How that security gets amortized varies greatly, depending on the IP. With ARM’s TrustZone, for example, the IP is amortized across the cost of billions of processor cores. The company has taken a similar approach with its secure mbed software. But there are many other IP blocks that need to be secured, as well, and all of that security has to work together and separately.
There is some open-source software available for this segment, as well. And while that offers a lower up-front cost, increasingly the cost of security is management and updates.

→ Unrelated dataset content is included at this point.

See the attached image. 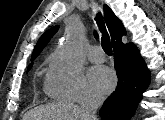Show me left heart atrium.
<instances>
[{"label":"left heart atrium","mask_w":165,"mask_h":120,"mask_svg":"<svg viewBox=\"0 0 165 120\" xmlns=\"http://www.w3.org/2000/svg\"><path fill=\"white\" fill-rule=\"evenodd\" d=\"M90 80L94 87L103 93L110 92L116 85L114 72L106 66H96L90 71Z\"/></svg>","instance_id":"obj_1"}]
</instances>
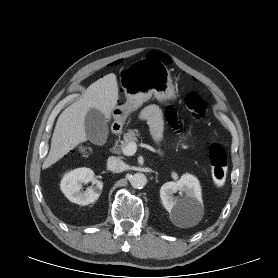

To become a serious player in the brave new world of the IoE, security will have to be owned for the lifespan of the device. It doesn’t matter if it is a sock, a TV, a car, or a private jet. Obviously, some lifetimes will be longer than others, but for whatever the lifespan, security will have to be held.
“One of the fundamental, unanswered questions is the value proposition for putting the various device on line at net positive or negative,” notes Kocher. “The security risks go up with complexity, but generally functionality does not. Doubling the processors in a mobile device will not double the functionality or performance. But it will increase the security requirements.”
This is a complicated landscape, and it will become increasingly complex over the next decade as security moves from a bolt-on afterthought to the level of architectural planning, where IP choices may depend upon a track record for breaches and vendor support over time. None of this has been well defined yet, but it will have to be in the near future.